Antibiotic resistance is currently a major threat worldwide, rising to dangerous levels in which first-line antibiotics will no longer be effective. In this study researchers at Freie Universität Berlin, Germany described the use of antimicrobial peptides (AMPs) as an alternative approach against bacterial resistance. Using sub-lethal doses of AMPs, they demonstrated that bacteria develop both tolerance and persistence to the treatment by increasing the production of curli and colonic acid, which are extracellular matrix (ECM) components important for biofilm formation.

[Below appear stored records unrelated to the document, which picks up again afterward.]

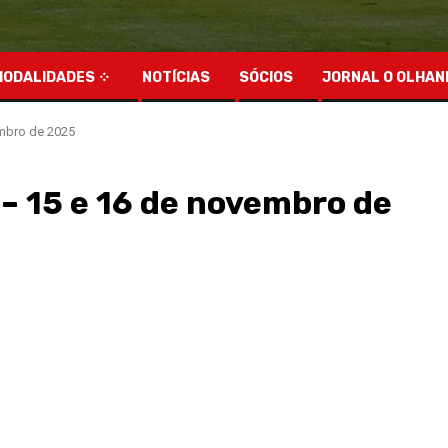
MODALIDADES
NOTÍCIAS
SÓCIOS
JORNAL O OLHAN
mbro de 2025
– 15 e 16 de novembro de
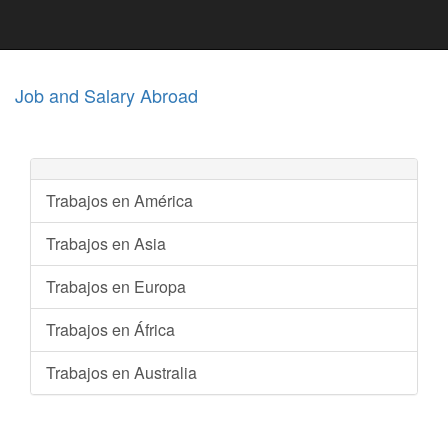
Job and Salary Abroad
Trabajos en América
Trabajos en Asia
Trabajos en Europa
Trabajos en África
Trabajos en Australia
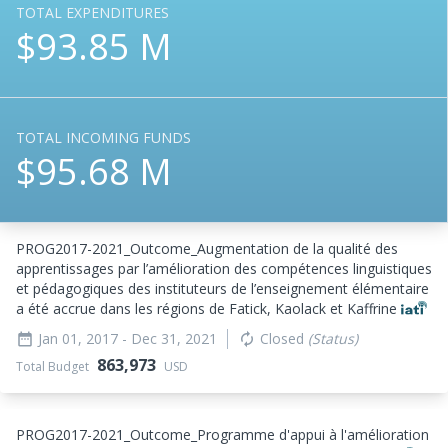
TOTAL EXPENDITURES
$93.85 M
TOTAL INCOMING FUNDS
$95.68 M
PROG2017-2021_
Outcome_
Augmentation de la qualité des
apprentissages par l’amélioration des compétences linguistiques
et pédagogiques des instituteurs de l’enseignement élémentaire
a été accrue dans les régions de Fatick, Kaolack et Kaffrine
Jan 01, 2017
- Dec 31, 2021
Closed
(Status)
date_range
autorenew
863,973
Total Budget
USD
PROG2017-2021_
Outcome_
Programme d'appui à l'amélioration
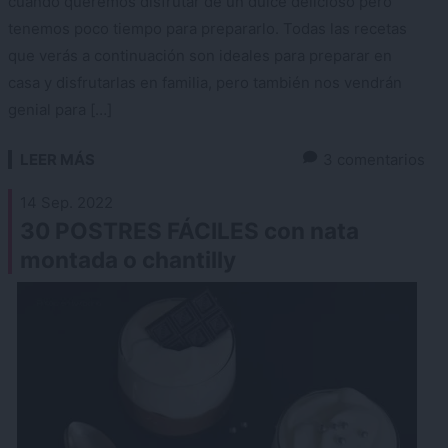
cuando queremos disfrutar de un dulce delicioso pero
tenemos poco tiempo para prepararlo. Todas las recetas
que verás a continuación son ideales para preparar en
casa y disfrutarlas en familia, pero también nos vendrán
genial para […]
LEER MÁS
3 comentarios
14 Sep. 2022
30 POSTRES FÁCILES con nata
montada o chantilly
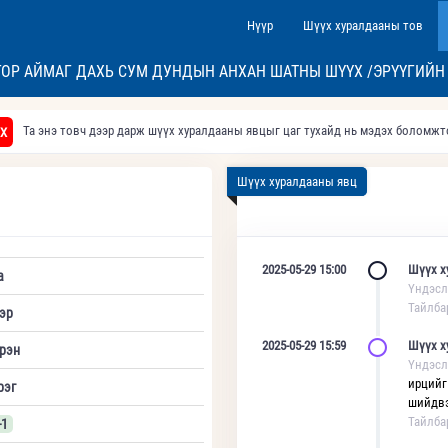
Нүүр
Шүүх хуралдааны тов
ОР АЙМАГ ДАХЬ СУМ ДУНДЫН АНХАН ШАТНЫ ШҮҮХ /ЭРҮҮГИЙН
Та энэ товч дээр дарж шүүх хуралдааны явцыг цаг тухайд нь мэдэх боломж
Х
Шүүх хуралдааны явц
2025-05-29 15:00
Шүүх х
а
Үндэсл
Тайлба
эр
2025-05-29 15:59
Шүүх х
рэн
Үндэсл
ирцийг
рэг
шийдвэ
Тайлба
-1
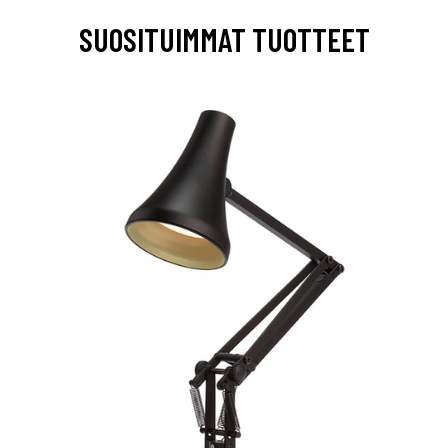
SUOSITUIMMAT TUOTTEET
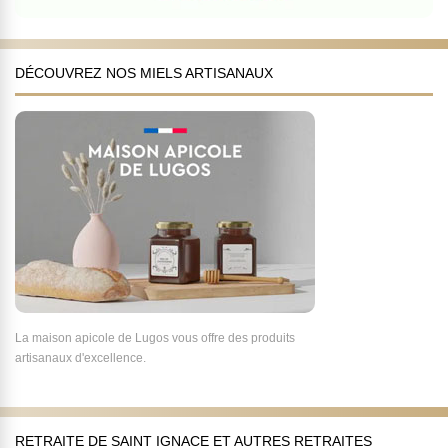
DÉCOUVREZ NOS MIELS ARTISANAUX
La maison apicole de Lugos vous offre des produits
artisanaux d'excellence.
RETRAITE DE SAINT IGNACE ET AUTRES RETRAITES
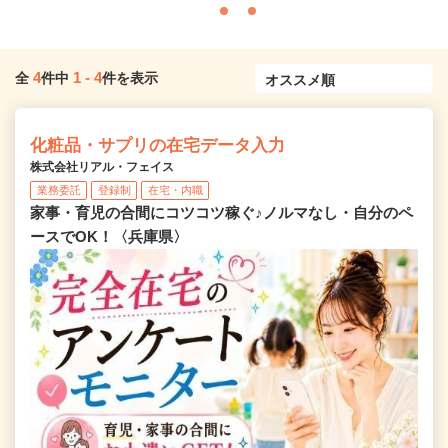
4
1
-
4
全
件中
件を表示
化粧品・サプリの在宅データ入力
株式会社リアル・フェイス
業務委託
登録制
在宅・内職
家事・育児の合間にコツコツ稼ぐ♪ノルマなし・自分のペ
ースでOK！〈兵庫県〉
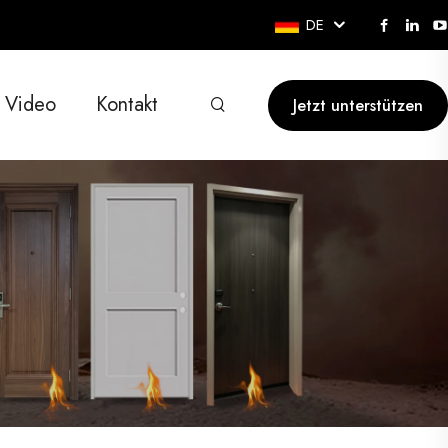
DE
Video
Kontakt
Jetzt unterstützen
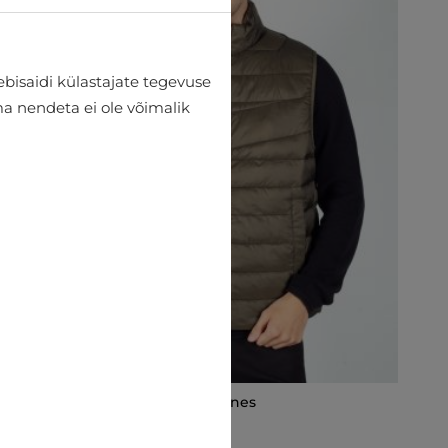
bisaidi külastajate tegevuse
lma nendeta ei ole võimalik
Soojad vestid Jack & Jones
€34.99
€47.95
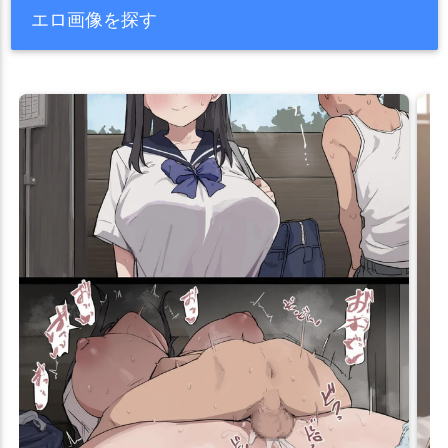
エロ画像を探す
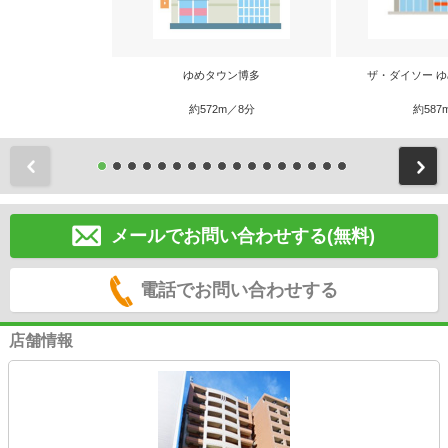
ゆめタウン博多
ザ・ダイソー 
約572m／8分
約587
前
メールでお問い合わせする(無料)
電話でお問い合わせする
店舗情報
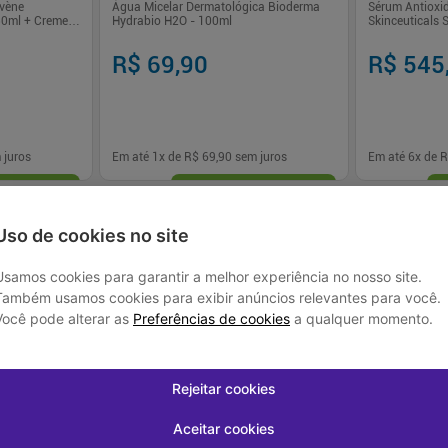
Avène
Água Micelar Dermatológica Bioderma
Sérum Antioxi
50ml + Creme
Hydrabio H2O - 100ml
Skinceuticals 
R$ 69,90
R$ 545
 juros
Em até
1
x de
R$ 69,90
sem juros
Em até
6
x de
R
-
+
-
+
1
1
prar
Comprar
Uso de cookies no site
Usamos cookies para garantir a melhor experiência no nosso site.
Também usamos cookies para exibir anúncios relevantes para você.
Você pode alterar as
Preferências de cookies
a qualquer momento.
Rejeitar cookies
Aceitar cookies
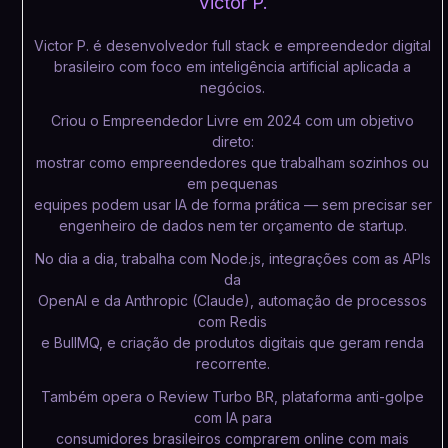
Victor P.
Victor P. é desenvolvedor full stack e empreendedor digital
brasileiro com foco em inteligência artificial aplicada a
negócios.
Criou o Empreendedor Livre em 2024 com um objetivo
direto:
mostrar como empreendedores que trabalham sozinhos ou
em pequenas
equipes podem usar IA de forma prática — sem precisar ser
engenheiro de dados nem ter orçamento de startup.
No dia a dia, trabalha com Node.js, integrações com as APIs
da
OpenAI e da Anthropic (Claude), automação de processos
com Redis
e BullMQ, e criação de produtos digitais que geram renda
recorrente.
Também opera o Review Turbo BR, plataforma anti-golpe
com IA para
consumidores brasileiros comprarem online com mais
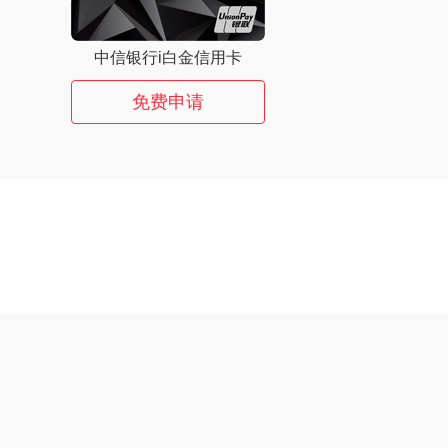
中信银行i白金信用卡
免费申请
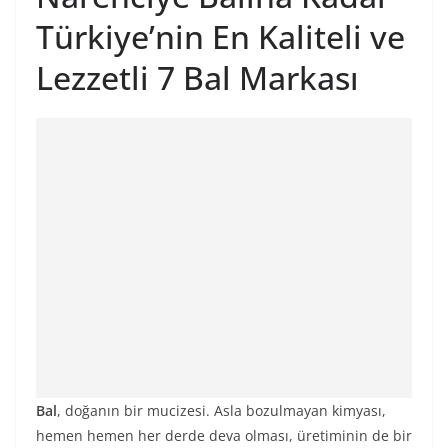
Türkiye’nin En Kaliteli ve
Lezzetli 7 Bal Markası
Bal
, doğanın bir mucizesi. Asla bozulmayan kimyası,
hemen hemen her derde deva olması, üretiminin de bir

The authors studied the emergence of priming and resistance to AMPs by priming Escherichia coli with sub-lethal doses of mellitin and pexiganan. They used EbbaBiolight 680 to label the extracellular matrix component curli and found increased curli production in bacteria primed with mellitin. Together with findings from transcriptomics and killing assays, the authors were able to conclude that priming with sublethal doses of AMPs, leads to an increase in tolerance and persistence, promoting bacteria survival compared to their native counterparts.
Altogether, the study shows that exposure to sub-lethal doses of AMPs correlates with an increase in tolerance and persistence by promoting biofilm formation, and hence, bacterial survival and colonisation. The results suggest that for a correct use of AMPs, a fast increase in their concentration should be provided to avoid bacterial priming, which will translate into resistance evolution. The findings shed light on how non-inherited resistance is acquired and open new paths to investigate measures to combat bacterial resistance.
Note: In the publication by Rodriguex-Rojas et al., the previous commercial name for EbbaBiolight is used. All claims made for ECtracer 680 in this publication can be applied to EbbaBiolight 680.